And, the error in admitting this confession was further compounded by the prosecutrix’ erroneous and prejudicial reference to it upon her summation. She stated: “It [the confession] is very important. Again it confirms the credibility of the police officers. In addition, it changes the case. Instead of having the evidence of having a burglarized apartment and recent exclusive possession of the fruits of the crime, you now have the defendant’s own statement, the statement is sufficient to convict both defendants in view of all the other evidence.” (Emphasis supplied.) Later, this Assistant District Attorney stated that “defendants admit to having been in the apartment.” These statements had only one possible effect, to highlight to the jury the importance of this confession and to inform this panel that the confession could be used against the appellant when, in fact, it could not be so utilized. By calling the jury’s attention to the confession in this manner, the prosecuting attorney erroneously and improperly nullified the prior attempt at redaction. The jury was thus encouraged to use the codefendant’s confession in determining the guilt or innocence of appellant in a situation where the confession was not to be used against him at all. The Bruton problem was intensified because defense counsel had no further opportunity to rebut this highly prejudicial assertion.

Other errors are evident in the Assistant District Attorney’s summation, all requiring further comment. The recurrent theme in this summation was an attack of defendant’s credibility. At the outset of her summation, the Assistant District Attorney clearly established the line of demarcation for the jurors. She stated: “[T]he issue in this case is very simply, one of credibility.
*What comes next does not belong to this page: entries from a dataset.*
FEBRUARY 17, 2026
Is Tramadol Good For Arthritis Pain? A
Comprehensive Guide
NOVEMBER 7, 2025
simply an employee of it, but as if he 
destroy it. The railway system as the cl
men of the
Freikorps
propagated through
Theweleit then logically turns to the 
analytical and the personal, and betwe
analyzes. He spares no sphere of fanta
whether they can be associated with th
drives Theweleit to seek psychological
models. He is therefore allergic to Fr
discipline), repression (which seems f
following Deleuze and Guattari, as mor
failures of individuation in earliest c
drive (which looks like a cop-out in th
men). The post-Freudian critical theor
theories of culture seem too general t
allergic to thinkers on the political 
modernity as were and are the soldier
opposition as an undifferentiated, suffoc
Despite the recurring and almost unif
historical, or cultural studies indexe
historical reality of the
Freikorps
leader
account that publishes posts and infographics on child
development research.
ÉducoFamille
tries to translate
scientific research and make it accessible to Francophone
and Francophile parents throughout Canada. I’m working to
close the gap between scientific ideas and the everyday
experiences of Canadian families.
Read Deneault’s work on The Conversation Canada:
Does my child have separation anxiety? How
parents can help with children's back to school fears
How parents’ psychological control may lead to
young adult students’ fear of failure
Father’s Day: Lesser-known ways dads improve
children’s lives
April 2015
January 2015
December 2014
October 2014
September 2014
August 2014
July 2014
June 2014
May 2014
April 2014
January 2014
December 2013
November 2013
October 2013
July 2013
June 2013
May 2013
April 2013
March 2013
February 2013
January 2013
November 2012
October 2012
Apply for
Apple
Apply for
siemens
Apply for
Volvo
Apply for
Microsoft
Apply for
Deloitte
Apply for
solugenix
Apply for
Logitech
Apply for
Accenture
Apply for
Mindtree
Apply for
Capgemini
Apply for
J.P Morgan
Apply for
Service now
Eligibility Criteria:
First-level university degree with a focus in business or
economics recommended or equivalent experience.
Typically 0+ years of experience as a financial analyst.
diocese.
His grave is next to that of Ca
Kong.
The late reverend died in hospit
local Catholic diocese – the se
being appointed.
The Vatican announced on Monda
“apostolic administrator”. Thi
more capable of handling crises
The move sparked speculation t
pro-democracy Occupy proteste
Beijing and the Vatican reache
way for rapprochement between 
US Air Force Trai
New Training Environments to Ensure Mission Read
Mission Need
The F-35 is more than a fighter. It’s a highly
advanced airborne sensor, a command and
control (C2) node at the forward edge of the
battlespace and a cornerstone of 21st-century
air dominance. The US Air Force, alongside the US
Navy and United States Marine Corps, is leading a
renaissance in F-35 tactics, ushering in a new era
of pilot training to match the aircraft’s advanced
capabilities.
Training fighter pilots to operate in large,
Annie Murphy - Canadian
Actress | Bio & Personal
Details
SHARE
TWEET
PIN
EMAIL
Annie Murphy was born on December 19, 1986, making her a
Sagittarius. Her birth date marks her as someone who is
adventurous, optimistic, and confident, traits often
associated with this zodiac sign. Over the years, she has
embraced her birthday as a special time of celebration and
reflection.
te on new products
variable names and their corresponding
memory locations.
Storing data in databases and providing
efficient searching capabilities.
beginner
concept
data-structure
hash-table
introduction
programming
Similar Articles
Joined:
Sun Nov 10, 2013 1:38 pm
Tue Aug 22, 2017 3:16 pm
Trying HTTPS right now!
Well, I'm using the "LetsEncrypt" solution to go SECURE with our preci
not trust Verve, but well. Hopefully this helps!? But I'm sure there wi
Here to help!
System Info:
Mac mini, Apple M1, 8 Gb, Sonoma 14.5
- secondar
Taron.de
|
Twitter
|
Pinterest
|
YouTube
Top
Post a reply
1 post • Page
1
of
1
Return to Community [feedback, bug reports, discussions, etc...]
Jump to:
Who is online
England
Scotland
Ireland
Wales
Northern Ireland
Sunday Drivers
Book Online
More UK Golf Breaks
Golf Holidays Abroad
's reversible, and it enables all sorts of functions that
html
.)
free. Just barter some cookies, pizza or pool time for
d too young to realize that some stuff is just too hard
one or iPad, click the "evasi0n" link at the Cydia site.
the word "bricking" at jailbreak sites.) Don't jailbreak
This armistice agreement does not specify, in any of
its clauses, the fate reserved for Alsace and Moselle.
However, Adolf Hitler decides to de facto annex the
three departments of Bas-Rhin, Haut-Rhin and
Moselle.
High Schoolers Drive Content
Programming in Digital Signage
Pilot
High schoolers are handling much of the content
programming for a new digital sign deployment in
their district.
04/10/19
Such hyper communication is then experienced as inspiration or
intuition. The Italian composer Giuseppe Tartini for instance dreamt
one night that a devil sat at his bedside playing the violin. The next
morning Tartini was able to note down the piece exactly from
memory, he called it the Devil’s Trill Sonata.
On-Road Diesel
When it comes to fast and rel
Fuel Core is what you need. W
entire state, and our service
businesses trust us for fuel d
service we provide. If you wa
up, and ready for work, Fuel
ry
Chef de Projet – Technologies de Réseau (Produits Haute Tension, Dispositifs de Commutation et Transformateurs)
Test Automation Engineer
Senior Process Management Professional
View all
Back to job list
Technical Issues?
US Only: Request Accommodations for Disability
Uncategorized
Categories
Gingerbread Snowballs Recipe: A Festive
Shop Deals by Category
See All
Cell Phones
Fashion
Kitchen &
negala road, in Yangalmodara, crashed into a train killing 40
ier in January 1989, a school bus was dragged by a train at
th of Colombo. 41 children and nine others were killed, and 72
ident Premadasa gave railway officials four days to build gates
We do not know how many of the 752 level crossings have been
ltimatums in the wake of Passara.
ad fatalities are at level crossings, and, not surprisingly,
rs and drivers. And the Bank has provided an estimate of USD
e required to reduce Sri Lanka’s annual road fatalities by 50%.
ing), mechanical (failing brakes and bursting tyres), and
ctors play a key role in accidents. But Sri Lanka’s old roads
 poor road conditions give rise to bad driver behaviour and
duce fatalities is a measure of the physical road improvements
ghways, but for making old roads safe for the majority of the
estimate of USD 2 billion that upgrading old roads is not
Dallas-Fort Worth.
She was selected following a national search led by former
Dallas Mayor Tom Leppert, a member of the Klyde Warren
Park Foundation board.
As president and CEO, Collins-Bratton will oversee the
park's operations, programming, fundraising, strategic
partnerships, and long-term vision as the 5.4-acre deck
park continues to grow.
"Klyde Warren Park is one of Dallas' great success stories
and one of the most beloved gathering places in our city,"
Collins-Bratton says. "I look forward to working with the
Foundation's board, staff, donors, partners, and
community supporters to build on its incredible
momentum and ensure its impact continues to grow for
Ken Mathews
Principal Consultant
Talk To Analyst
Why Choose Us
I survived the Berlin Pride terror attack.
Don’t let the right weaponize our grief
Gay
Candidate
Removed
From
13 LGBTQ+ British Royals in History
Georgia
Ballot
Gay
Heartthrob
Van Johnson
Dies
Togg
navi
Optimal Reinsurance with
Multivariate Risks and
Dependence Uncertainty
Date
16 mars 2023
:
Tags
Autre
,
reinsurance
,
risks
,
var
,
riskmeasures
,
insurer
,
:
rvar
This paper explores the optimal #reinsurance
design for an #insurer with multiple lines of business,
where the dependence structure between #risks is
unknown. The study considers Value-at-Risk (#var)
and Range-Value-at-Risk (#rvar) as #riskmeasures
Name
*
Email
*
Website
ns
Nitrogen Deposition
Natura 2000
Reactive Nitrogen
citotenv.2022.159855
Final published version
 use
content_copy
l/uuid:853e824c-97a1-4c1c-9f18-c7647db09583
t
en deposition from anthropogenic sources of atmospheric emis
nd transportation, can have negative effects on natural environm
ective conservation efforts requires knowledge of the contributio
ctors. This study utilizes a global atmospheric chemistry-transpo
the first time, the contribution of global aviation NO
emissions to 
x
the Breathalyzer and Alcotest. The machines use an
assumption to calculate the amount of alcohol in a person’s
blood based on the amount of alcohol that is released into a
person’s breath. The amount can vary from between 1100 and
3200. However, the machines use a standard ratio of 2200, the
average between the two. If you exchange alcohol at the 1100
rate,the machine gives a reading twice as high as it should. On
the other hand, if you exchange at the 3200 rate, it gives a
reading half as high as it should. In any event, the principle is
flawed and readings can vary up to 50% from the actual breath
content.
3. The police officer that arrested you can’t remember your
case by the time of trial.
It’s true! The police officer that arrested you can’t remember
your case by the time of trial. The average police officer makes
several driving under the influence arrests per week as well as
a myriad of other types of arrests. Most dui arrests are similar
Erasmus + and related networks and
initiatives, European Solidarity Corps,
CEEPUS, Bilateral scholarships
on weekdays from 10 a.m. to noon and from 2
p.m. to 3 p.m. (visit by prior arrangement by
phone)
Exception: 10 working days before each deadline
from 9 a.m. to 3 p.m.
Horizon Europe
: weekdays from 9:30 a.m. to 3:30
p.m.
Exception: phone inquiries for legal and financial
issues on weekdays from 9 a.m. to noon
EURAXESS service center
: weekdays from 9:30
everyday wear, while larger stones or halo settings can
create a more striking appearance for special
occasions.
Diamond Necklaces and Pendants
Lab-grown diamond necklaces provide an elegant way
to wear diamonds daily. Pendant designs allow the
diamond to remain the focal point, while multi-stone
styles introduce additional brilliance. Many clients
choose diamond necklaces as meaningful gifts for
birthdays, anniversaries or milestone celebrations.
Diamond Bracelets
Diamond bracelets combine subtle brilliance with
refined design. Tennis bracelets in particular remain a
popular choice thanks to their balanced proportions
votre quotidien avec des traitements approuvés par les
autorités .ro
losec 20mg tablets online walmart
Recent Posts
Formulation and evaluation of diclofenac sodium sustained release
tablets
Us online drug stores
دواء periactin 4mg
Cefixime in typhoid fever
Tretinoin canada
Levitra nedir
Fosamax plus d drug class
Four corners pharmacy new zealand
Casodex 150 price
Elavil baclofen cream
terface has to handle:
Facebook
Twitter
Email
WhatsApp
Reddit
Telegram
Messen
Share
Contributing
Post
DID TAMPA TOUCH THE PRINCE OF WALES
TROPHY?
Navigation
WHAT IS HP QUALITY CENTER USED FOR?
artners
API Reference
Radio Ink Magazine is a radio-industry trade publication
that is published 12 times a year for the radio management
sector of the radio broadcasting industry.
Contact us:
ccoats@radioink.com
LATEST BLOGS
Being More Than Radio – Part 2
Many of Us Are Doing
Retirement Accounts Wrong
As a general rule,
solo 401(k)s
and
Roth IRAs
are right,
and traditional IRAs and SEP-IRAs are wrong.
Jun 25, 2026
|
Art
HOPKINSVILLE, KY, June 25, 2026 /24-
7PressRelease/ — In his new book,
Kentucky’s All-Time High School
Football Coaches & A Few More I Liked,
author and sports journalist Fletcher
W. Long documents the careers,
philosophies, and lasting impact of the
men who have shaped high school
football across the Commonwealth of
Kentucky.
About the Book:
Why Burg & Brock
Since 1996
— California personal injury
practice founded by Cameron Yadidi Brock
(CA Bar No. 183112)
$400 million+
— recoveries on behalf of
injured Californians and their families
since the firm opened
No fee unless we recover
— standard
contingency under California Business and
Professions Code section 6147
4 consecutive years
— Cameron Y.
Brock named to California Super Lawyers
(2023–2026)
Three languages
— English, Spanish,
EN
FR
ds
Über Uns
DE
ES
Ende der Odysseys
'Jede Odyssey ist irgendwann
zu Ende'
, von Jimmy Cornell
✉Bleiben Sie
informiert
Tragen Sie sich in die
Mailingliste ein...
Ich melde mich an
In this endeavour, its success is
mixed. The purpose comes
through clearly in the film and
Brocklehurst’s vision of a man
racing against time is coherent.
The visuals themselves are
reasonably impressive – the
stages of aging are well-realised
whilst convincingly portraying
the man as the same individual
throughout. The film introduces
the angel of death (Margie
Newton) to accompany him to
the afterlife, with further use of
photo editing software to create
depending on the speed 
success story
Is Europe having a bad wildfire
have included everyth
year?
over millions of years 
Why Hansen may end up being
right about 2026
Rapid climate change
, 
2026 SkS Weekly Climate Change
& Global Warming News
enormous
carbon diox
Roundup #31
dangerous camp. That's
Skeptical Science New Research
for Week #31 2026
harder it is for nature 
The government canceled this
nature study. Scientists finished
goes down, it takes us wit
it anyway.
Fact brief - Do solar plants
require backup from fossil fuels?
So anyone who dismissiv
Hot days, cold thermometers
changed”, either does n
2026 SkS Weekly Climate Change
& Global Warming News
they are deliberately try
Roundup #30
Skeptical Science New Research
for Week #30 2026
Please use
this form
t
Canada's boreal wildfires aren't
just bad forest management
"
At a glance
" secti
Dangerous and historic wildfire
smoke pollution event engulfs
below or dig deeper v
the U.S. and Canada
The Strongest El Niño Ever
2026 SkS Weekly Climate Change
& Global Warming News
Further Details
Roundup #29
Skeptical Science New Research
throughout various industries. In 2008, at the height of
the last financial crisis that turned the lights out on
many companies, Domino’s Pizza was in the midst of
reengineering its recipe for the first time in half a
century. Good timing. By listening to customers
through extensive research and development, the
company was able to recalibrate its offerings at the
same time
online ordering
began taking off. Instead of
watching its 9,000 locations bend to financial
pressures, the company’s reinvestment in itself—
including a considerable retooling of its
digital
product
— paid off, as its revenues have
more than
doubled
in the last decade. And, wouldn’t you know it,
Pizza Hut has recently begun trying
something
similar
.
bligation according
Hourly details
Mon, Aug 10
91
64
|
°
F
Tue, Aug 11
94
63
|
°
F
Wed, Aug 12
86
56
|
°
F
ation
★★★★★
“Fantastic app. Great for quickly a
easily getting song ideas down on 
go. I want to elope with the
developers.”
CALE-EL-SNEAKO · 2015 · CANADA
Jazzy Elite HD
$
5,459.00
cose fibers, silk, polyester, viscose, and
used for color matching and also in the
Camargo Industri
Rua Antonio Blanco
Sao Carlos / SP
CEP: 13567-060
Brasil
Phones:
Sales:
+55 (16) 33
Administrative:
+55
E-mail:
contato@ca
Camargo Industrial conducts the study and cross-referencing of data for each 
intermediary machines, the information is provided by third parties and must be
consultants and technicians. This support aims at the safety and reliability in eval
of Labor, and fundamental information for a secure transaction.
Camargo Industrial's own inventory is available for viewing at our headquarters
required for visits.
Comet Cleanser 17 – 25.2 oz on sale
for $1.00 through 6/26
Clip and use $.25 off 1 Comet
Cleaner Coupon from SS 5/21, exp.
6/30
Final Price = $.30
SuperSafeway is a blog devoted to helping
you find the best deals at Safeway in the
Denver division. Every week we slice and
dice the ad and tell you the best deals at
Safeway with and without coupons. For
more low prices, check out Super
Are you going to believe the Police Officers, or are you going to believe the Defendant Dowdell’s account of how this incident occurred.” From this jumping off point, the prosecutrix, rather than confining herself to the facts of the case and commenting fairly thereon, resorted to characterizing the defendant as a liar. This practice has been condemned (People v Ortiz, 51 AD2d 710), and in the interests of presenting a balanced view of this evidence, prosecuting attorneys should steadfastly avoid this tactic. In any event, the assistant initially informed the jury that appellant had an interest in the outcome of this case and because of this, “he has a definite motive to lie”. From this point, the prosecutrix detailed the occasions when appellant lied to the jury. For example, she stated that appellant lied about his drug usage; he denied being a certified narcotics addict; he lied about narcotics usage; he lied about the amount of money found on him and he lied about his state of health. The prosecutrix made no attempt to convey this thought in an alternative form of speech, so as to temper her remarks. She pointedly argued, “the point is that he lies * * * Once he makes a lie, it’s hard to keep up with that lie, it keeps tripping him up.” Not bothering to stop here, the prosecuting attorney also pointed out that defendant lied to the jury. “[H]e lied to you on the stand. Didn’t bother him. Why should it bother him, he has a lot at stake here. He has a motive to lie.” The prosecutrix held nothing back in order to portray appellant in this light. This theory expanded with each verbal passage and was improper from its inception.

In comparing the testimony of appellant with that of the police officers, the prosecutrix vouched for the credibility of the officers by stating that they have no motive to lie; that they have been honest and consistent; that they did an outstanding, beautiful job.

Each of the afore-mentioned errors was, in all likelihood, harmless, especially in light of the overwhelming evidence against appellant and would not normally warrant this court’s intervention on the interests of justice basis. However, the harmless error analysis is not unlimited. We cannot ignore the numerous errors that occurred at this trial and still label them “harmless”. Ultimately, sufficient harmless errors must be deemed “harmful”. This court is of the opinion that such a point has been reached and surpassed in this case. The cumulative effect of these errors was to effectively deny defendant a fair trial.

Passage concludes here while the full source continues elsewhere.